Asp Forum - Pass subarray by reference (not by value) in Common Lisp

Alexandre

8/18/2015 2:45:00 PM

Let's suppose I have an array - which I will call *my-array* - that looks like this:

#2A((1 2 3)
(4 5 6)
(7 8 9))

and I wish to apply some function f on the subarray

#2A((5 6)
(8 9))

I'd love to be able to write

(f (subarray *my-array* '(1 2) '(1 2))

where the subarray function takes as arguments:

- the original array
- a 2-element list with starting point and ending point on the 1st dimension
- another 2-element list with starting point and ending point on the 2nd dimension
- etc.

I am looking for some way to pass the subarray as argument to function f by reference (or by pointer?) instead of by value.

(The dumb way to address this would be to write a function that creates (in this specific case) a 2*2 array and loops over i and j copying values from the original array. However, if you are dealing relatively large arrays, this would be quite costly.)

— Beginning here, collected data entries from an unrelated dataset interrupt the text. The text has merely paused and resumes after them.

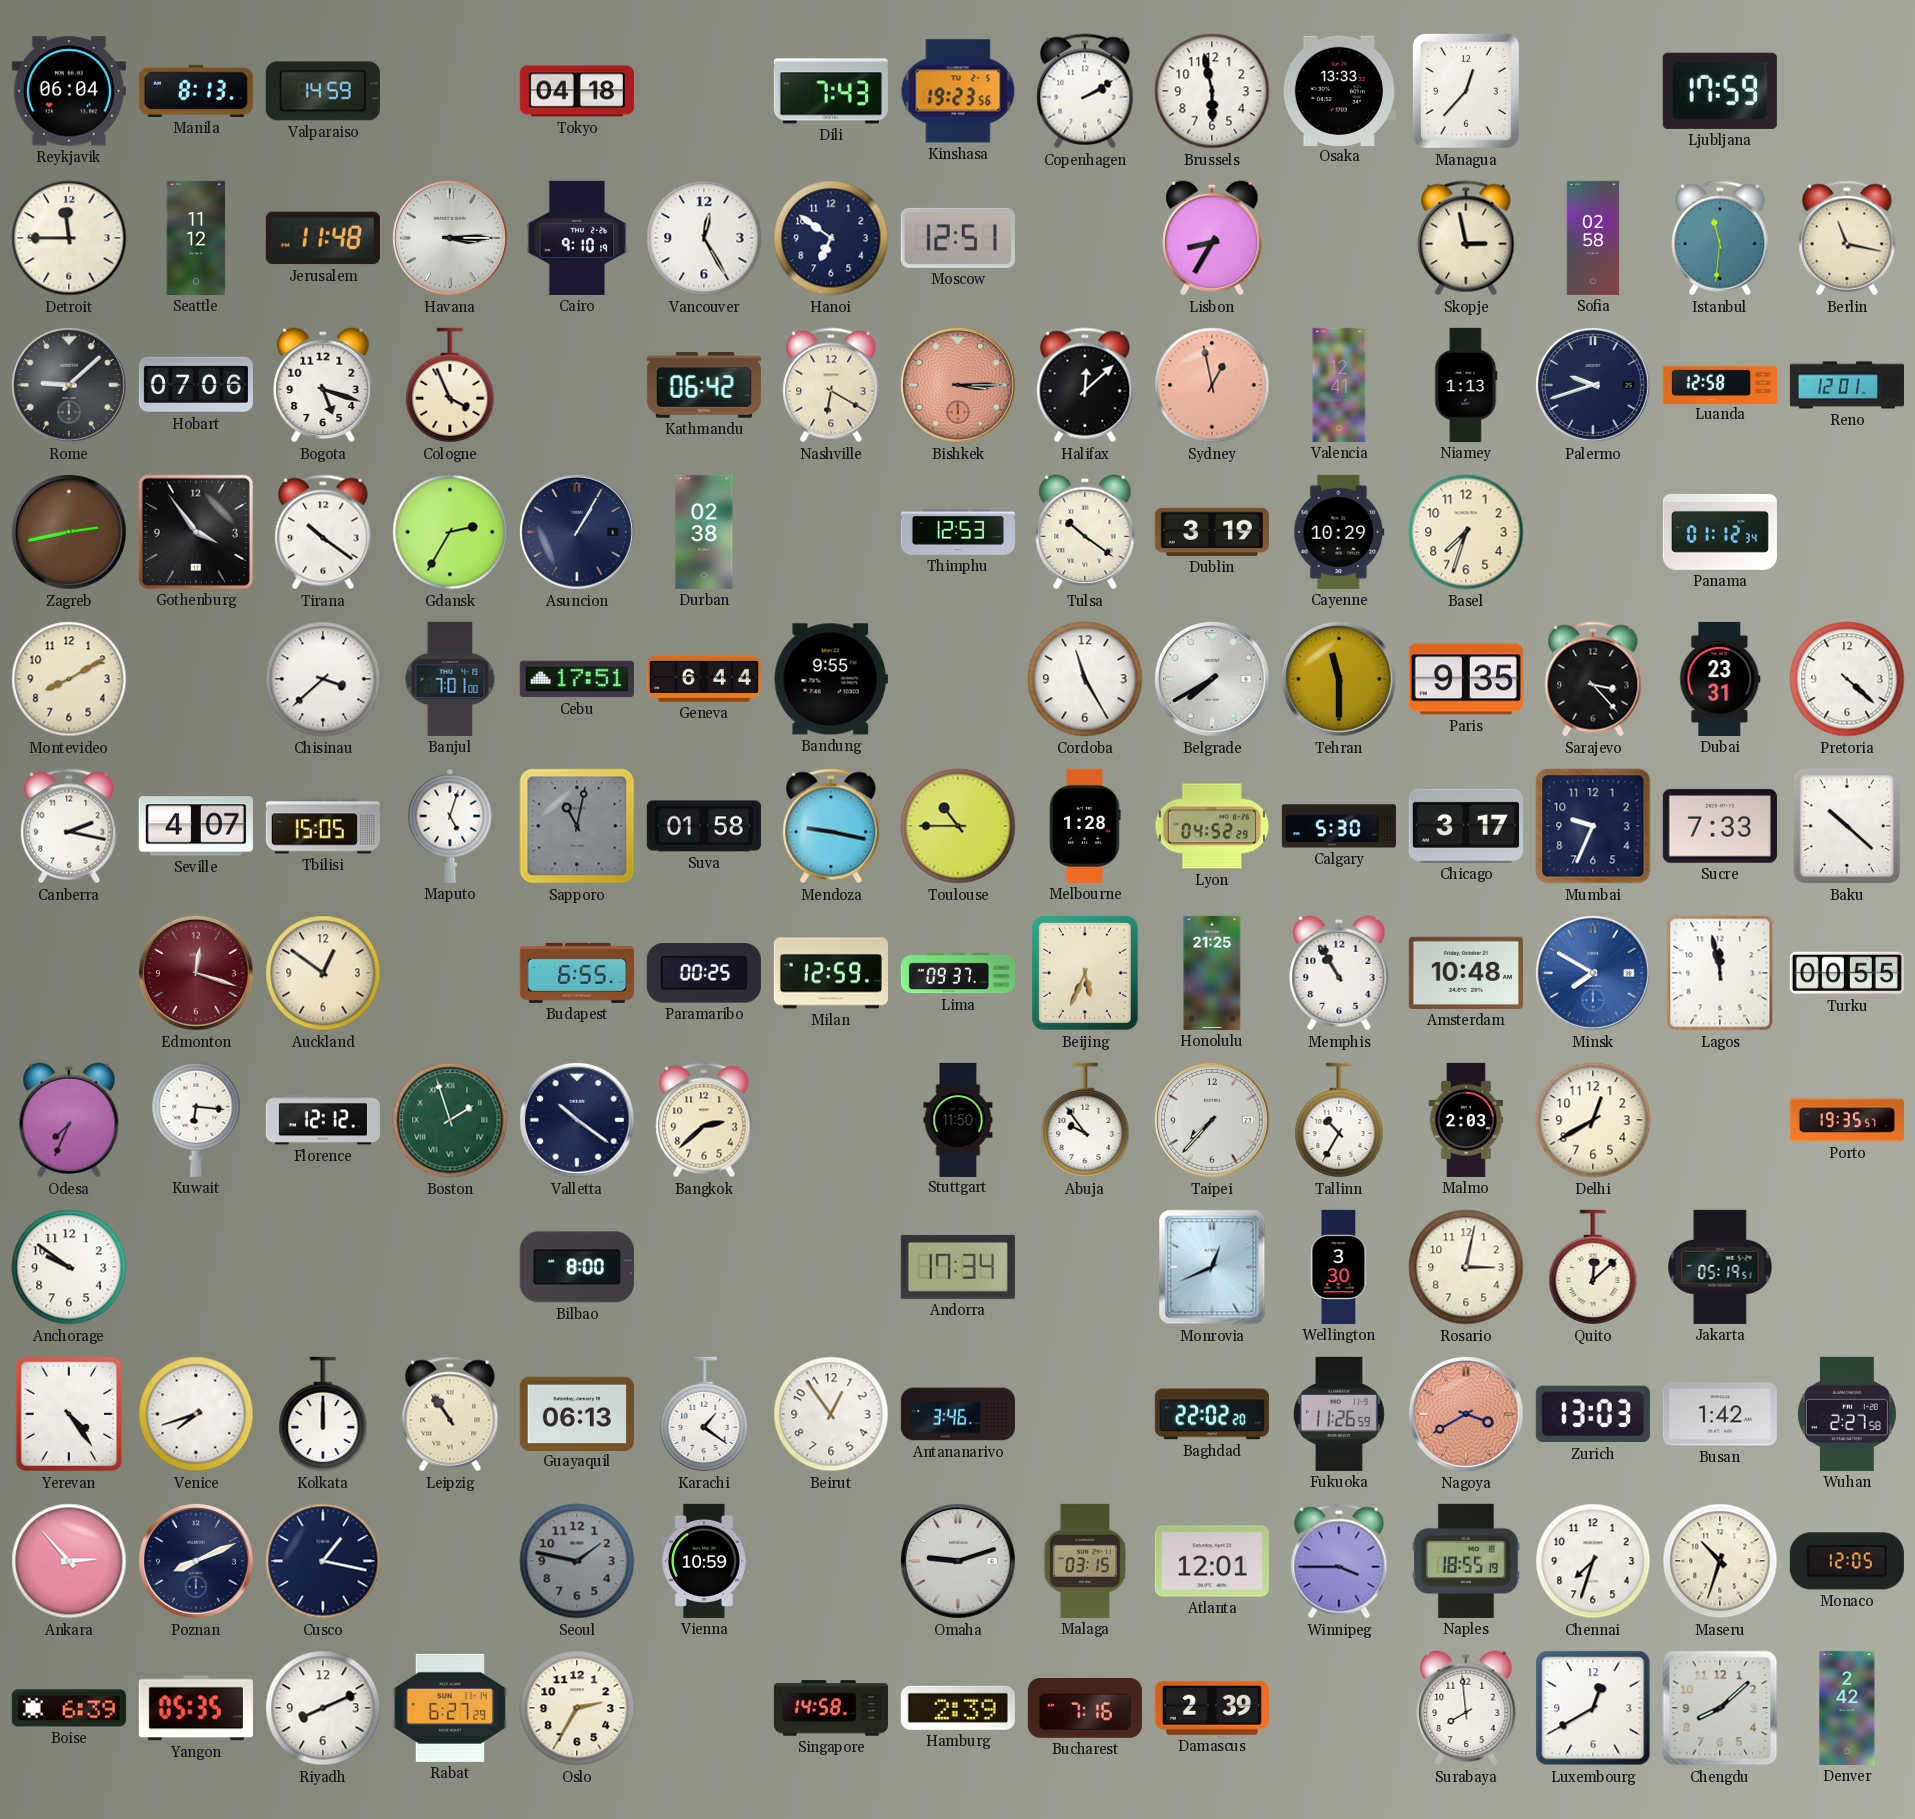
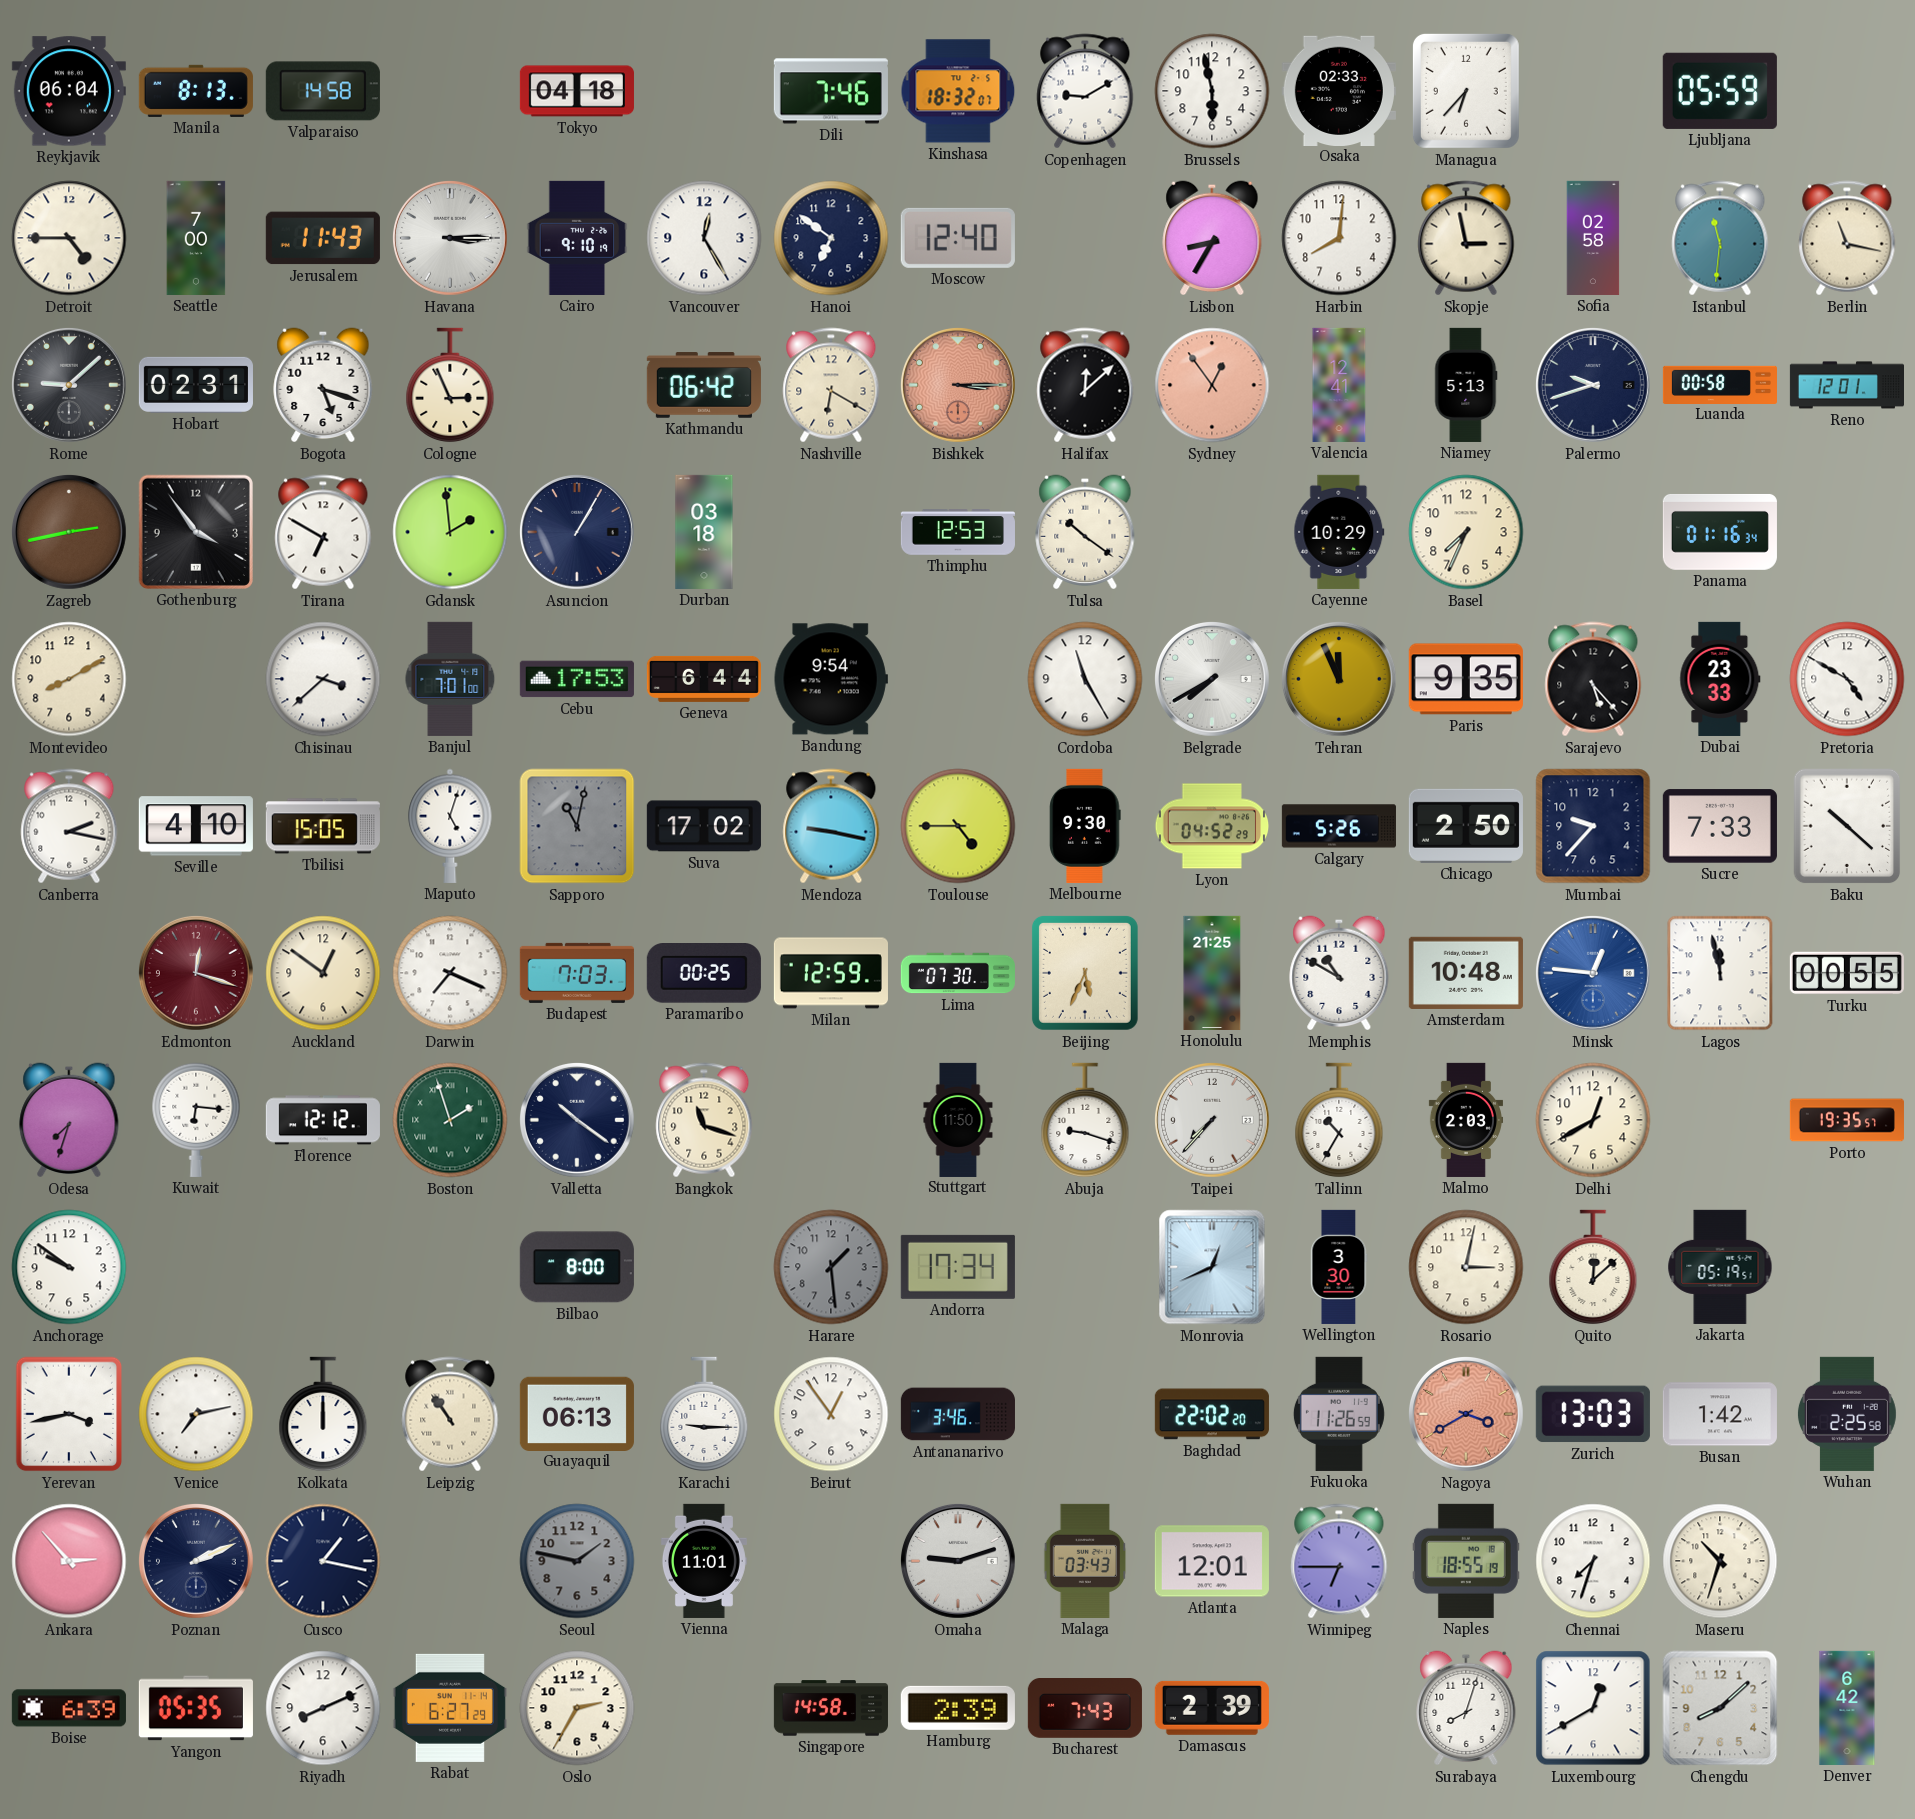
Valparaiso: 14:59 -> 14:58
Dili: 7:43 -> 7:46
Kinshasa: 19:23 -> 18:32
Copenhagen: 2:10 -> 9:10
Osaka: 13:33 -> 02:33
Managua: 12:37 -> 6:37
Ljubljana: 17:59 -> 05:59
Detroit: 11:45 -> 4:45
Seattle: 11:12 -> 7:00
Jerusalem: 11:48 -> 11:43
Moscow: 12:51 -> 12:40
Harbin: none -> 8:01
Hobart: 07:06 -> 02:31
Cologne: 3:56 -> 2:56
Sydney: 12:58 -> 12:54
Niamey: 1:13 -> 5:13
Luanda: 12:58 -> 00:58
Tirana: 10:21 -> 6:50
Gdansk: 2:35 -> 1:59
Durban: 02:38 -> 03:18
Dublin: 3:19 -> none
Basel: 7:33 -> 7:34
Panama: 01:12 -> 01:16
Cebu: 17:51 -> 17:53
Bandung: 9:55 -> 9:54
Tehran: 11:30 -> 11:56
Sarajevo: 3:23 -> 5:23
Dubai: 23:31 -> 23:33
Pretoria: 4:22 -> 4:50
Seville: 4:07 -> 4:10
Suva: 01:58 -> 17:02
Toulouse: 10:45 -> 4:45
Melbourne: 1:28 -> 9:30
Calgary: 5:30 -> 5:26
Chicago: 3:17 -> 2:50
Mumbai: 9:34 -> 9:37
Darwin: none -> 7:19
Budapest: 6:55 -> 7:03
Lima: 09:37 -> 07:30
Memphis: 10:55 -> 10:50
Minsk: 7:50 -> 12:46
Odesa: 7:34 -> 7:33
Bangkok: 2:38 -> 11:18
Abuja: 9:54 -> 9:18
Harare: none -> 1:29
Yerevan: 4:24 -> 3:43
Venice: 7:42 -> 7:13
Karachi: 1:21 -> 9:15
Wuhan: 2:27 -> 2:25
Poznan: 8:11 -> 2:11
Vienna: 10:59 -> 11:01
Malaga: 03:15 -> 03:43
Winnipeg: 3:45 -> 6:45
Monaco: 12:05 -> none
Bucharest: 7:16 -> 7:43
Surabaya: 7:59 -> 8:03
Denver: 2:42 -> 6:42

I found there exists a cl-slice package but I do not get whether it copies values or accesses data by reference.

17 Answers

Barry Margolin

8/18/2015 3:16:00 PM

In article <3cf9857c-9893-49b3-be49-7ca4bd0a1d95@googlegroups.com>,
Alexandre Landi <alandi@lrde.epita.fr> wrote:

> Let's suppose I have an array - which I will call *my-array* - that looks
> like this:
>
> #2A((1 2 3)
> (4 5 6)
> (7 8 9))
>
> and I wish to apply some function f on the subarray
>
> #2A((5 6)
> (8 9))
>
> I'd love to be able to write
>
> (f (subarray *my-array* '(1 2) '(1 2))
>
> where the subarray function takes as arguments:
>
> - the original array
> - a 2-element list with starting point and ending point on the 1st dimension
> - another 2-element list with starting point and ending point on the 2nd
> dimension
> - etc.
>
> I am looking for some way to pass the subarray as argument to function f by
> reference (or by pointer?) instead of by value.
>
> (The dumb way to address this would be to write a function that creates (in
> this specific case) a 2*2 array and loops over i and j copying values from
> the original array. However, if you are dealing relatively large arrays, this
> would be quite costly.)
>
> I found there exists a cl-slice package but I do not get whether it copies
> values or accesses data by reference.

For a 1-dimensional array you could do this with a displaced array. But
CL doesn't have displaced arrays that refer to multi-dimensional arrays,
except by accessing a contiguous slice in the flat, row-major
representation (Lisp Machine Lisp had "conformant" arrays for this).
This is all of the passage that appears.